What the exercise asks: Below are some records; quote exactly the lines from the one that contains "Pele oleosa" through the one that contains "Máscaras anti-espinhas", inclusive, and no others.

Dataset excerpts:
::::::::::
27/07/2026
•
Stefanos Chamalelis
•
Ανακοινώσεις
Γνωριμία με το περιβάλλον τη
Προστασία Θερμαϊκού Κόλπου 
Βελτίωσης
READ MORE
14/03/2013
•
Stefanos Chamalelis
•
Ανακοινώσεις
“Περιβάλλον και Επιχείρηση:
::::::::::
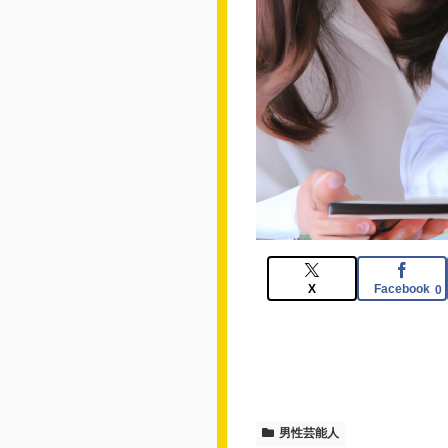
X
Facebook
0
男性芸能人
::::::::::
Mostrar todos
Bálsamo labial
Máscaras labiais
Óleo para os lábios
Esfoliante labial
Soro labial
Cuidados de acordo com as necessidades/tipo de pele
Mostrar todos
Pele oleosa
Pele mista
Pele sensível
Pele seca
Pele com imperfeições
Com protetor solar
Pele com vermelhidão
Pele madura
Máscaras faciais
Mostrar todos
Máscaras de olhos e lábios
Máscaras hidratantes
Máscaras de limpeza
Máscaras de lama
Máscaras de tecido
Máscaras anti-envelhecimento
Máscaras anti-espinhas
::::::::::
Solution for this task:
Pele oleosa
Pele mista
Pele sensível
Pele seca
Pele com imperfeições
Com protetor solar
Pele com vermelhidão
Pele madura
Máscaras faciais
Mostrar todos
Máscaras de olhos e lábios
Máscaras hidratantes
Máscaras de limpeza
Máscaras de lama
Máscaras de tecido
Máscaras anti-envelhecimento
Máscaras anti-espinhas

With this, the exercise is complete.